Sobre este ponto, a fonte do Instituto destaca que o artigo de Pe. Casalone “começa descrevendo um tipo de teologia, que seria promovida pelo Papa Francisco. O artigo diz que as mudanças no Instituto querem refletir essa teologia. A partir daqui, é fácil deduzir que os professores que foram excluídos, o foram porque não refletem essa teologia. Mas, então, estaríamos diante de uma supressão do diálogo lícito na academia, sem direito a julgamento”.

“Usa-se a descrição da teologia que o Papa deseja para desqualificar, sem dar a possibilidade de defesa aos professores que sempre respeitaram o Magistério. O artigo diz que a teologia deve promover o diálogo, mas a primeira condição do diálogo é que não se suprima a pessoa com quem se estabelece o diálogo, como foi o caso dos professores eliminados”, prossegue a fonte.

“O mais grave do artigo é que a injustiça cometida – uma injustiça sem precedentes nos sistemas universitários civis – se quer justificar tomando as palavras do Papa.

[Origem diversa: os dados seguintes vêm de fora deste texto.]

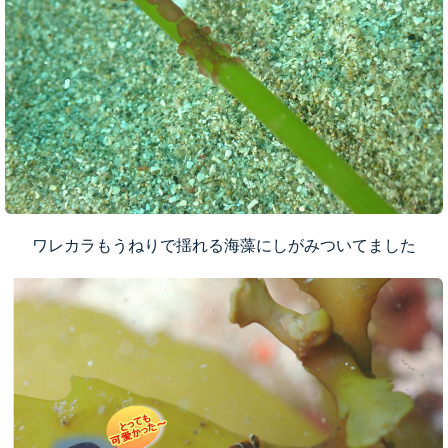
ワレカラもうねりで揺れる海藻にしがみついてました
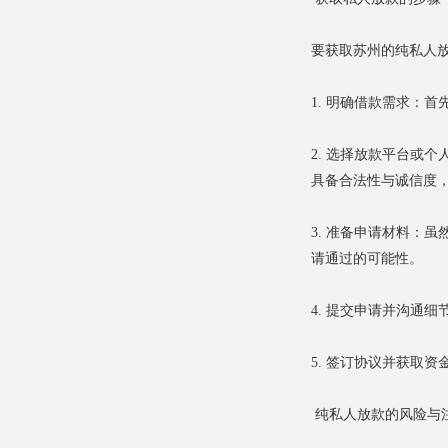
要获取苏州的纯私人
1. 明确借款需求：
2. 选择放款平台或
具备合法性与诚信度
3. 准备申请材料：
请通过的可能性。
4. 提交申请并沟通
5. 签订协议并获取
纯私人放款的风险与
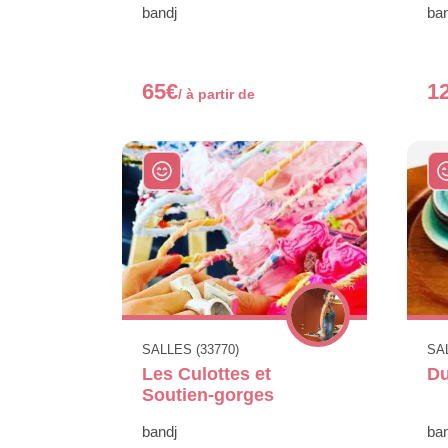
bandj
ban
65€
1
/ à partir de
SALLES (33770)
SAL
Les Culottes et
Du
Soutien-gorges
bandj
ban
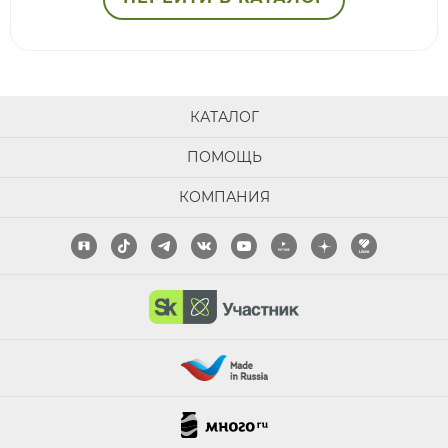
КАТАЛОГ
ПОМОЩЬ
КОМПАНИЯ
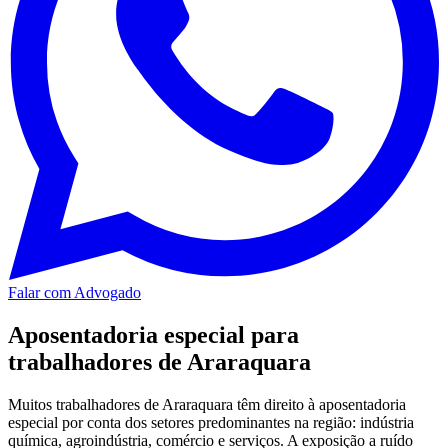
Falar com Advogado
Aposentadoria especial para
trabalhadores de Araraquara
Muitos trabalhadores de Araraquara têm direito à aposentadoria
especial por conta dos setores predominantes na região: indústria
química, agroindústria, comércio e serviços. A exposição a ruído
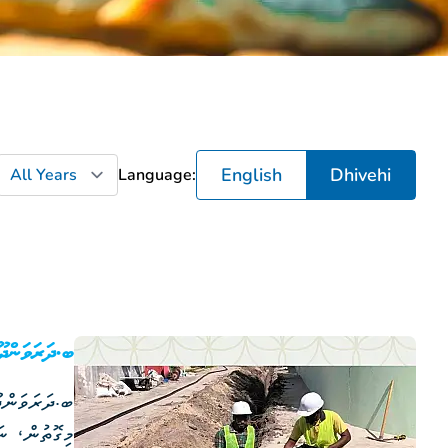
English
Dhivehi
Language:
ބ.ދަރަވަންދޫ
ބ.ދަރަވަންދޫ
މިގޮތުން، ނަ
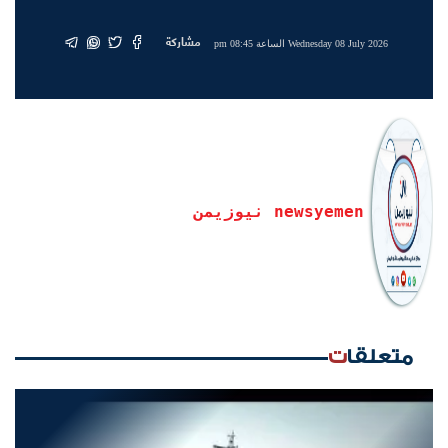
مشاركة
Wednesday 08 July 2026 الساعة 08:45 pm
newsyemen نيوزيمن
متعلقات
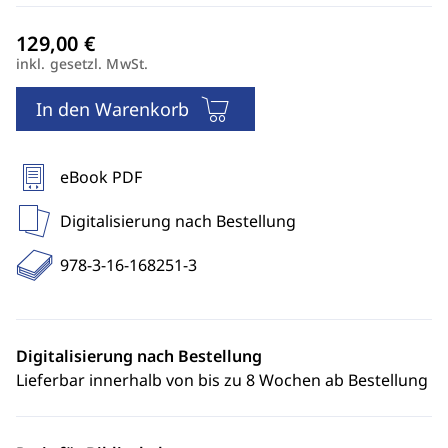
inkl. gesetzl. MwSt.
In den Warenkorb
eBook PDF
Digitalisierung nach Bestellung
978-3-16-168251-3
Digitalisierung nach Bestellung
Lieferbar innerhalb von bis zu 8 Wochen ab Bestellung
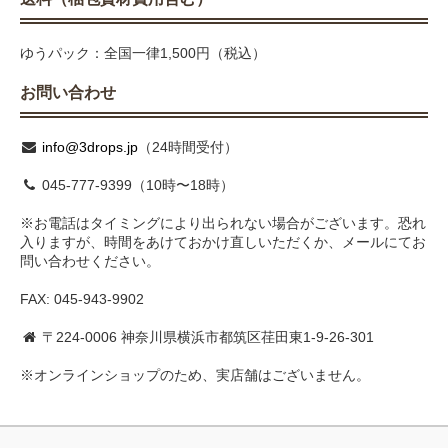
ゆうパック：全国一律1,500円（税込）
お問い合わせ
info@3drops.jp
（24時間受付）
045-777-9399（10時〜18時）
※お電話はタイミングにより出られない場合がございます。恐れ
入りますが、時間をあけておかけ直しいただくか、メールにてお
問い合わせください。
FAX: 045-943-9902
〒224-0006 神奈川県横浜市都筑区荏田東1-9-26-301
※オンラインショップのため、実店舗はございません。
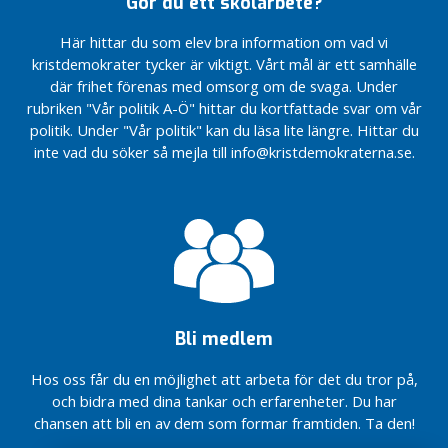
Gör du ett skolarbete?
h
kommunalvalet
Ökad
onödigt
behöver mer
Timrå IK
u
Försäljning
2018
öppenhet
Alliansens
resurser!
fram
Här hittar du som elev bra information om vad vi
n
av Högbo
och
Interpellation: LSS
budget
till
kristdemokrater tycker är viktigt. Vårt mål är ett samhälle
Ungdomsarbetslösheten
demokrati
g
Mer pengar
och
för 2012
2018!
i Timrå fortsätter öka
nedröstat
där frihet förenas med omsorg om de svaga. Under
a
till de sämst
funktionsnedsatta
klar!
Badtider
rubriken "Vår politik A-Ö" hittar du kortfattade svar om vår
ställda
i Timrå
Kristdemokraterna
Nu finns
Nya
för
B
politik. Under "Vår politik" kan du läsa lite längre. Hittar du
pensionärerna
utvecklar
vi på
Motion:
Sörbergeskolan
kvinnor
y
inte vad du söker så mejla till info@kristdemokraterna.se.
familjepolitiken
facebook
Hemtagningsteam
– skenande
g
Y:et, som
– En trygg
Utanförskapet
Inför Lagen om
kostnader?
under
g
övergång från
ökar i Timrå –
valfrihetssystem
Har vi inga
åren
a
sjukhusvistelse
dags att agera
Badtider
demokratiska
kostat
o
Det
Alliansens
för
rättigheter,
miljontals
c
ska
budget
kvinnor
Eva?
kronor,
h
löna
för 2012
skrivs ned
b
sig
klar!
till 1 kr
o
att
Bli medlem
Aktivitetshallen
arbeta
i Timrå
D
!
Hos oss får du en möjlighet att arbeta för det du tror på,
e
Vänd
och bidra med dina tankar och erfarenheter. Du har
m
Timrå
chansen att bli en av dem som formar framtiden. Ta den!
mot
o
havet!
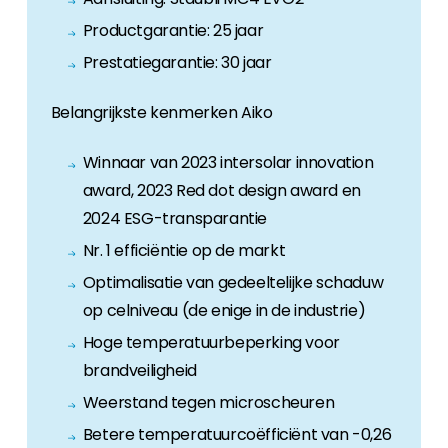
Productgarantie: 25 jaar
Prestatiegarantie: 30 jaar
Belangrijkste kenmerken Aiko
Winnaar van 2023 intersolar innovation
award, 2023 Red dot design award en
2024 ESG-transparantie
Nr. 1 efficiëntie op de markt
Optimalisatie van gedeeltelijke schaduw
op celniveau (de enige in de industrie)
Hoge temperatuurbeperking voor
brandveiligheid
Weerstand tegen microscheuren
Betere temperatuurcoëfficiënt van -0,26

Dessa maneira, o artigo prejudica a fama do Santo Padre, porque aquele que o leia pensará que as injustiças cometidas se devem a ele e a sua forma de pensar a teologia”, lamenta.

“Além disso, faz-se um serviço débil à visão teológica do Papa, uma vez que o artigo dá a entender que é uma visão teológica que não respeita a livre discussão de ideias, dentro da fé comum, mas que impõe o poder para promover certo tipo de ideias”, sublinha a fonte.

Questionando dois professores

A fonte do Instituto questionou depois se “essa forma de fazer teologia é a cultivada pelos professores Chiodi e Guenzi. Suas declarações em público certamente vão contra doutrinas estabelecidas com clareza no magistério de João Paulo II. É isso que, segundo o artigo, significa que as formulações teológicas podem mudar?”.

Entre os novos professores de teologia moral do Instituto está Pe. Maurizio Chiodi, que em 2018 disse que o uso de métodos anticonceptivos artificiais poderia, em alguns casos, “ser reconhecido como um ato de responsabilidade que se realiza, não para rejeitar radicalmente o dom de um filho, mas porque nessas situações, a responsabilidade pede ao casal e à família outras formas de acolhimento e hospitalidade”.

Por outro lado, Pe. Pierdavide Guenzi é conhecido por sua postura contrário à doutrina da Igreja sobre a homossexualidade.

Para concluir, a fonte indicou que “não estamos diante de um desenvolvimento da doutrina, mas diante de uma contradição de doutrinas. Precisamente diante desta contraposição entre o magistério de um Papa e o de outro Papa que o próprio artigo deplora”.